■ WHAT IS BEING ASKED: Wherever an image appears in the entries, drop it and reproduce everything else exactly.

■ GIVEN INFORMATION:

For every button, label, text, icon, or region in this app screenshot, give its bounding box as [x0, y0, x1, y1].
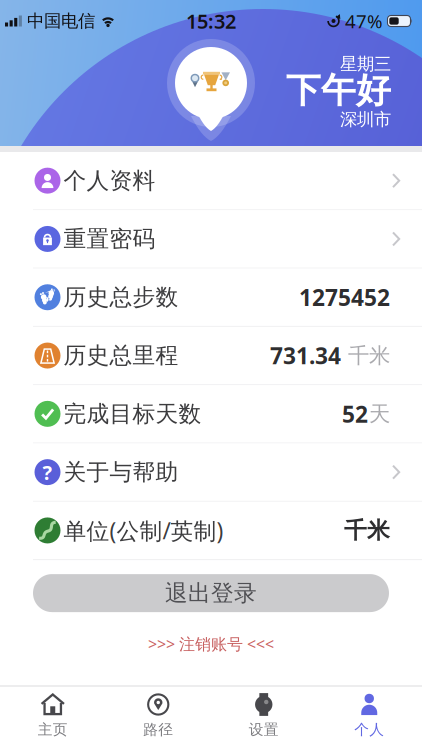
staticText: 单位(公制/英制): [64, 515, 224, 546]
button[interactable]: 设置: [211, 688, 316, 744]
staticText: 731.34: [270, 340, 341, 371]
button[interactable]: 路径: [106, 688, 211, 744]
staticText: >>> 注销账号 <<<: [148, 633, 274, 654]
staticText: 天: [369, 401, 390, 427]
staticText: 个人资料: [64, 167, 156, 194]
staticText: 个人: [354, 720, 384, 738]
button[interactable]: 历史总里程: [0, 327, 422, 385]
staticText: 关于与帮助: [64, 458, 178, 486]
staticText: 主页: [38, 720, 68, 738]
button[interactable]: 主页: [0, 688, 106, 744]
staticText: 星期三: [340, 53, 391, 75]
staticText: 设置: [249, 720, 279, 738]
staticText: 深圳市: [340, 109, 391, 130]
staticText: 历史总里程: [64, 342, 178, 369]
staticText: 47%: [345, 9, 383, 33]
staticText: 千米: [344, 516, 390, 544]
staticText: 历史总步数: [64, 283, 178, 311]
button[interactable]: 历史总步数: [0, 269, 422, 327]
button[interactable]: 完成目标天数: [0, 385, 422, 444]
staticText: 退出登录: [165, 579, 257, 607]
staticText: 下午好: [286, 69, 391, 112]
staticText: 完成目标天数: [64, 400, 202, 428]
staticText: 重置密码: [64, 225, 156, 253]
staticText: 52: [342, 399, 368, 429]
button[interactable]: 个人资料: [0, 152, 422, 210]
staticText: 1275452: [299, 282, 390, 312]
staticText: ?: [42, 459, 52, 486]
button[interactable]: >>> 注销账号 <<<: [148, 633, 274, 654]
staticText: 中国电信: [27, 10, 95, 32]
staticText: 15:32: [186, 8, 236, 34]
button[interactable]: 单位(公制/英制): [0, 502, 422, 560]
staticText: 千米: [348, 342, 390, 369]
button[interactable]: 退出登录: [33, 574, 389, 612]
button[interactable]: 个人: [316, 688, 422, 744]
button[interactable]: 重置密码: [0, 210, 422, 269]
button[interactable]: ?: [0, 444, 422, 502]
staticText: 路径: [143, 720, 173, 738]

■ WRITTEN RESPONSE:
For every button, label, text, icon, or region in this app screenshot, give its bounding box as [x0, y0, x1, y1].
staticText: 单位(公制/英制): [64, 515, 224, 546]
button[interactable]: 设置: [211, 688, 316, 744]
staticText: 731.34: [270, 340, 341, 371]
button[interactable]: 路径: [106, 688, 211, 744]
staticText: >>> 注销账号 <<<: [148, 633, 274, 654]
staticText: 天: [369, 401, 390, 427]
staticText: 个人资料: [64, 167, 156, 194]
staticText: 个人: [354, 720, 384, 738]
button[interactable]: 历史总里程: [0, 327, 422, 385]
staticText: 关于与帮助: [64, 458, 178, 486]
staticText: 主页: [38, 720, 68, 738]
button[interactable]: 主页: [0, 688, 106, 744]
staticText: 星期三: [340, 53, 391, 75]
staticText: 设置: [249, 720, 279, 738]
staticText: 深圳市: [340, 109, 391, 130]
staticText: 历史总里程: [64, 342, 178, 369]
staticText: 47%: [345, 9, 383, 33]
staticText: 千米: [344, 516, 390, 544]
staticText: 历史总步数: [64, 283, 178, 311]
button[interactable]: 历史总步数: [0, 269, 422, 327]
button[interactable]: 完成目标天数: [0, 385, 422, 444]
staticText: 退出登录: [165, 579, 257, 607]
staticText: 下午好: [286, 69, 391, 112]
staticText: 完成目标天数: [64, 400, 202, 428]
staticText: 重置密码: [64, 225, 156, 253]
staticText: 52: [342, 399, 368, 429]
button[interactable]: 个人资料: [0, 152, 422, 210]
staticText: 1275452: [299, 282, 390, 312]
staticText: ?: [42, 459, 52, 486]
button[interactable]: >>> 注销账号 <<<: [148, 633, 274, 654]
staticText: 中国电信: [27, 10, 95, 32]
staticText: 15:32: [186, 8, 236, 34]
button[interactable]: 单位(公制/英制): [0, 502, 422, 560]
staticText: 千米: [348, 342, 390, 369]
button[interactable]: 退出登录: [33, 574, 389, 612]
button[interactable]: 个人: [316, 688, 422, 744]
button[interactable]: 重置密码: [0, 210, 422, 269]
button[interactable]: ?: [0, 444, 422, 502]
staticText: 路径: [143, 720, 173, 738]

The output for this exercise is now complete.